## The problem:
Go through the material below and copy all lines with "konventioneller".

=== Data for analysis ===

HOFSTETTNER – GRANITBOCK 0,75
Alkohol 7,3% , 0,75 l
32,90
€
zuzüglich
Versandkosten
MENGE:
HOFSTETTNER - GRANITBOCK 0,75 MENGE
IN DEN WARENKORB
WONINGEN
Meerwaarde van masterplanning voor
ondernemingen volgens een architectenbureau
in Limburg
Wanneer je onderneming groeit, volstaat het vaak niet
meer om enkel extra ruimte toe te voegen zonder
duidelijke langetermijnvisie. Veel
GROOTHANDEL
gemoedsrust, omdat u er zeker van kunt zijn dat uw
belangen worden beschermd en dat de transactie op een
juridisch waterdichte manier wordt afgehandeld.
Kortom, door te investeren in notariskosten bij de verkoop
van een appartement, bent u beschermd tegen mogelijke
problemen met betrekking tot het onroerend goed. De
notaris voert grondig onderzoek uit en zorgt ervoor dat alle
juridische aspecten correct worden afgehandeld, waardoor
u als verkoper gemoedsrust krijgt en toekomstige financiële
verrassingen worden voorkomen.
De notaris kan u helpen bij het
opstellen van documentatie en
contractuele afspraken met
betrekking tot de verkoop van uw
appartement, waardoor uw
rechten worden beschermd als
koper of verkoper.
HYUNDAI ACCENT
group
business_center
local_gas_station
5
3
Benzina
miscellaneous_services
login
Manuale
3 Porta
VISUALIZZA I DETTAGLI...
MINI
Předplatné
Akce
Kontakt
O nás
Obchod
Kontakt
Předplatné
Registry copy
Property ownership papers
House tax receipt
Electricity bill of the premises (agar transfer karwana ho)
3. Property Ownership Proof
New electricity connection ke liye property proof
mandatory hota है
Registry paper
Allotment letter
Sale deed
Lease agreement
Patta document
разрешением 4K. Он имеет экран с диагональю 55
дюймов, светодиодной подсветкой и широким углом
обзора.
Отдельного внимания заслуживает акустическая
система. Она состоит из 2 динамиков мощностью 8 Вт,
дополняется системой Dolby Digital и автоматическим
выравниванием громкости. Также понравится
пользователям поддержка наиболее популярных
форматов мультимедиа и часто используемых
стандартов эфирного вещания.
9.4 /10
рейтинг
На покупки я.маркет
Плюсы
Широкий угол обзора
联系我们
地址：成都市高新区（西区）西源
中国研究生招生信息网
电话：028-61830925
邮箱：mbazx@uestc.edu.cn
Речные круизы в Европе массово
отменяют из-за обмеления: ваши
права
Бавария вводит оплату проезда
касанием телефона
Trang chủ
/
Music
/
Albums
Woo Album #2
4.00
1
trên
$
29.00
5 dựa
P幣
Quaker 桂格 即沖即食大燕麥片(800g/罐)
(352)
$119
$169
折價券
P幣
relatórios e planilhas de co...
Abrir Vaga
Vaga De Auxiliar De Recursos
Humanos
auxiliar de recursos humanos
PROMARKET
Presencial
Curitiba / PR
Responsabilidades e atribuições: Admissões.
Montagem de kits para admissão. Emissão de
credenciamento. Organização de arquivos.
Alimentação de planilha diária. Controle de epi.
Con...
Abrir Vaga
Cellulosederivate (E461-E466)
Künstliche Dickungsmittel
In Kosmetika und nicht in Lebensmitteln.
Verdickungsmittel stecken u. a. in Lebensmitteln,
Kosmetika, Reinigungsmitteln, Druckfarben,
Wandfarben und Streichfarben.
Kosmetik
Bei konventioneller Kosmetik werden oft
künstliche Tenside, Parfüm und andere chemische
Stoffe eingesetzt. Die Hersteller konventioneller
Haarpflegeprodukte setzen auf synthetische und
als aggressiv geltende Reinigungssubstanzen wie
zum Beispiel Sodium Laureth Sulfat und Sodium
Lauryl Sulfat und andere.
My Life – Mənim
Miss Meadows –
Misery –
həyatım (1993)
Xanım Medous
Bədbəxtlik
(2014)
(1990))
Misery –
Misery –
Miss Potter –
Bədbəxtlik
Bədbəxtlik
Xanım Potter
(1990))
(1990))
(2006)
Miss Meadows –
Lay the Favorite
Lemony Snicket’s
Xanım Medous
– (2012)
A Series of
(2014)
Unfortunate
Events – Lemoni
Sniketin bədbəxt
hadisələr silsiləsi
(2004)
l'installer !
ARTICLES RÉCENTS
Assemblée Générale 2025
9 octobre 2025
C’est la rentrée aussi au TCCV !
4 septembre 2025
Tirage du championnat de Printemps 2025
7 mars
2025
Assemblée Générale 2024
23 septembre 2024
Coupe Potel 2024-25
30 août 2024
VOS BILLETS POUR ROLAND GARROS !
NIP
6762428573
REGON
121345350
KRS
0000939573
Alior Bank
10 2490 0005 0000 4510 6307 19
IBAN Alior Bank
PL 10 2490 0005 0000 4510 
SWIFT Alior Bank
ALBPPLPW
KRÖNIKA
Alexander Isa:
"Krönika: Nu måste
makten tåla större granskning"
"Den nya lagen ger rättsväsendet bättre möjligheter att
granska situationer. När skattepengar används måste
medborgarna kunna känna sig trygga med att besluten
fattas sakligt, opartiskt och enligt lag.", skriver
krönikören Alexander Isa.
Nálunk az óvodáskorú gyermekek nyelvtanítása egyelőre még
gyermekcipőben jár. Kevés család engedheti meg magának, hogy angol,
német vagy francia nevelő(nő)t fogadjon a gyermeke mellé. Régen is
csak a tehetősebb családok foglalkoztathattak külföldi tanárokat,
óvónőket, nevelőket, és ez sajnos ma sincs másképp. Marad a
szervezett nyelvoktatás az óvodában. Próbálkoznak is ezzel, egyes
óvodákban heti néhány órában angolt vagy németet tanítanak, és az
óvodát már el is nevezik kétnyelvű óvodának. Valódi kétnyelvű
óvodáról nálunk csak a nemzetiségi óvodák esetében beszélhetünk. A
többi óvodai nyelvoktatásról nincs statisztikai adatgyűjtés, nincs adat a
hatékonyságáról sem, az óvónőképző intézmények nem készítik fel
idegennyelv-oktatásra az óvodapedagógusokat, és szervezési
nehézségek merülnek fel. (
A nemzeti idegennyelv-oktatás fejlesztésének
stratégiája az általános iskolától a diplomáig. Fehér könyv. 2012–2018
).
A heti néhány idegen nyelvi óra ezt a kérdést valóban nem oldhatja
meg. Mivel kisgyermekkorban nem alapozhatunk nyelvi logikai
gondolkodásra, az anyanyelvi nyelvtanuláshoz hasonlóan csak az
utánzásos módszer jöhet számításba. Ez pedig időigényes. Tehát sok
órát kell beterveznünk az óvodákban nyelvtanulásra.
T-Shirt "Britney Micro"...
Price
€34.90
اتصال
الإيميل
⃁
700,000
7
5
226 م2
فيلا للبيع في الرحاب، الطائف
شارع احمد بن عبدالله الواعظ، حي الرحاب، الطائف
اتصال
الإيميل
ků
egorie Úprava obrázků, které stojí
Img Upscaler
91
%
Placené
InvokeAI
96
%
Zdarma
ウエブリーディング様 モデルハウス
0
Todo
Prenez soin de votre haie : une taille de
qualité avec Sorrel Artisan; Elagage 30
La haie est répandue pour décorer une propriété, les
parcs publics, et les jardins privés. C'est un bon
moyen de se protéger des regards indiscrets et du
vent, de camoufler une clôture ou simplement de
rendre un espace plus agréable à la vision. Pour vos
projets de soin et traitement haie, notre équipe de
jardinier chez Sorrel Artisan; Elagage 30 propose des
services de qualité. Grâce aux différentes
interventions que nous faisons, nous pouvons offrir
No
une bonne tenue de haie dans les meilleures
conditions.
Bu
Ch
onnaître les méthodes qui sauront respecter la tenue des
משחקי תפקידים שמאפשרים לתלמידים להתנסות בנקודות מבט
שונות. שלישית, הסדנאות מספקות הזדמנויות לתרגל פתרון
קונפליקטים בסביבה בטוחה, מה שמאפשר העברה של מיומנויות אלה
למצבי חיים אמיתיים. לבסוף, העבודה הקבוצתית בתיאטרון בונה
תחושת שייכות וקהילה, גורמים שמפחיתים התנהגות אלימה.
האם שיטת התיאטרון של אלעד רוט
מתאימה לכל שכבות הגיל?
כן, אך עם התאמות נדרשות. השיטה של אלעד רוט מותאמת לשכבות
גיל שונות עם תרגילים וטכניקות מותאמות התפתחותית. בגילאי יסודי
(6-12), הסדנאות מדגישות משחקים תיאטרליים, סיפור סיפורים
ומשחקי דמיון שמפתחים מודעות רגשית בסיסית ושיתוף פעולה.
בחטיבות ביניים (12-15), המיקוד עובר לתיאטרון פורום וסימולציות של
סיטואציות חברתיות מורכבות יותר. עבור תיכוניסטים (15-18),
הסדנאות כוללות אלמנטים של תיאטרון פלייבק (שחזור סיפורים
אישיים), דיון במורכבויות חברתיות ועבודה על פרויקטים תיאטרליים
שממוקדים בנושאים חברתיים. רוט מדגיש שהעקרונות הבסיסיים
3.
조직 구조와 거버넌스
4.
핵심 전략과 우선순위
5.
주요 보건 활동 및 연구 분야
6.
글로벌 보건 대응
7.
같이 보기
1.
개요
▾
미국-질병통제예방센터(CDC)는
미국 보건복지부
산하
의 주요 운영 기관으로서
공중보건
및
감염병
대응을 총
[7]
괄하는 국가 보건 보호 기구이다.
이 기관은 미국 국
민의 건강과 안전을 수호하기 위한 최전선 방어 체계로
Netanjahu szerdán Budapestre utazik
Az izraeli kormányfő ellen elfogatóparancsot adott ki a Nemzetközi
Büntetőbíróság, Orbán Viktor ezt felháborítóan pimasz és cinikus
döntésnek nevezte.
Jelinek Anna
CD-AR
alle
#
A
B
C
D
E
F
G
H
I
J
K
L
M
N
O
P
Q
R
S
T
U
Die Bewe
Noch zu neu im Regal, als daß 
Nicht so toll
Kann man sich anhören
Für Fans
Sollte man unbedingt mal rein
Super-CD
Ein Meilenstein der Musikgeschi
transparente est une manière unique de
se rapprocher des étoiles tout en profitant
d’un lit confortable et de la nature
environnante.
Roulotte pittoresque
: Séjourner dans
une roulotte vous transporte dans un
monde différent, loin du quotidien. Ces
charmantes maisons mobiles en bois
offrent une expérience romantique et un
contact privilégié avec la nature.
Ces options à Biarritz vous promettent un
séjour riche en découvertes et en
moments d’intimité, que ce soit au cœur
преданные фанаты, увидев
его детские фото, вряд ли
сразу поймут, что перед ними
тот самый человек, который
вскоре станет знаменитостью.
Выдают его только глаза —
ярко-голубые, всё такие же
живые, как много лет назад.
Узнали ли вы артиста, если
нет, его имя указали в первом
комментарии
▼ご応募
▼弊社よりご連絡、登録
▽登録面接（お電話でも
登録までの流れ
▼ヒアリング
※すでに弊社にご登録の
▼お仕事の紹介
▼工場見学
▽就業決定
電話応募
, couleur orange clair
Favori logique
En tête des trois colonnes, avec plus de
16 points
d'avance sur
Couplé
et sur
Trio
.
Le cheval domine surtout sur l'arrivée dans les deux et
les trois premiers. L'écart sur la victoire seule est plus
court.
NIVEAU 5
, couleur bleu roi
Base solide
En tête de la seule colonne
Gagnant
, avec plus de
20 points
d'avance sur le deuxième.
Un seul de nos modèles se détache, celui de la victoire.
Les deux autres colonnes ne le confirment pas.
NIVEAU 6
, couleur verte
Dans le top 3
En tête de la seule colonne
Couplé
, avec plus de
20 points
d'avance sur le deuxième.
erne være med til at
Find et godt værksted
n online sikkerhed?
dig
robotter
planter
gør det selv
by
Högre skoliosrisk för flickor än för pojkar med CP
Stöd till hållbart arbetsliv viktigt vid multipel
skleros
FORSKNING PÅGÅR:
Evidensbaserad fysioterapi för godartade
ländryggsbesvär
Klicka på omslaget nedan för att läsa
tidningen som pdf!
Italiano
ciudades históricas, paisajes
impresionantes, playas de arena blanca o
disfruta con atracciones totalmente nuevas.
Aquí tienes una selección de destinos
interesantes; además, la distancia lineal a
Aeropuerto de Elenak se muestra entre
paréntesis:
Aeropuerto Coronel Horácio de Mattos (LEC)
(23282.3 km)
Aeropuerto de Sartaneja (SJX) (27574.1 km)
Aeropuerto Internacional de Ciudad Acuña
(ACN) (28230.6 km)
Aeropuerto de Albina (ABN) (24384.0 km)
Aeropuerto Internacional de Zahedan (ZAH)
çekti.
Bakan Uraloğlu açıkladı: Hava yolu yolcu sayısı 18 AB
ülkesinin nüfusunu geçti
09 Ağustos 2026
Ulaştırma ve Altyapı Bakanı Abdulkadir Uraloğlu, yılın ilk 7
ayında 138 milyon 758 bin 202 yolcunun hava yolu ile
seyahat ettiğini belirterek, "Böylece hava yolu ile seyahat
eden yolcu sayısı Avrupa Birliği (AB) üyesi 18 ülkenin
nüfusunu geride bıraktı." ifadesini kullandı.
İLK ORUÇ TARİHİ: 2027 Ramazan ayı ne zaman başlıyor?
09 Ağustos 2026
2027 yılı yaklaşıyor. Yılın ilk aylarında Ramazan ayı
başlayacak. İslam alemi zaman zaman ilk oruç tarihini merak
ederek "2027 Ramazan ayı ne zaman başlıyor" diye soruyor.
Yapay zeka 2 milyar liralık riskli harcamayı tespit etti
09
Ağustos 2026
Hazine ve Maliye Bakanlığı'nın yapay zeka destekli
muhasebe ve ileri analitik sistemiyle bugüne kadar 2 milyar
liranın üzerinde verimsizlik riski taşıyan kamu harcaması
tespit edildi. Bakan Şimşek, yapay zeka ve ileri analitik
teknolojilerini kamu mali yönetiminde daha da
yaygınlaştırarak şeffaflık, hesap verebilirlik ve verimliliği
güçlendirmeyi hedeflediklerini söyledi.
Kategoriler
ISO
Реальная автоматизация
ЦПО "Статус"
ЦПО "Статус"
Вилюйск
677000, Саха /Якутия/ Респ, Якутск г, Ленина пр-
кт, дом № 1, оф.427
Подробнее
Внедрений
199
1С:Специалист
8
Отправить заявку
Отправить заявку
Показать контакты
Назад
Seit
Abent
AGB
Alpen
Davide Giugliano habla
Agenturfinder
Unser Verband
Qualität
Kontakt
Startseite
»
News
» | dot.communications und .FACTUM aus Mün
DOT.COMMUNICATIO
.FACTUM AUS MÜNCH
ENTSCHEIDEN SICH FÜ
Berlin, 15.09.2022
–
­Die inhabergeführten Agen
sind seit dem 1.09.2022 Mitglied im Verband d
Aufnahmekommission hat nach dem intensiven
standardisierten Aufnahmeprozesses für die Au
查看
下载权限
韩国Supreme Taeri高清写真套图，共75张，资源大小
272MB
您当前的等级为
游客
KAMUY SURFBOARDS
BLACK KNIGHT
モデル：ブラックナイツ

===

## Response below:
Bei konventioneller Kosmetik werden oft
Stoffe eingesetzt. Die Hersteller konventioneller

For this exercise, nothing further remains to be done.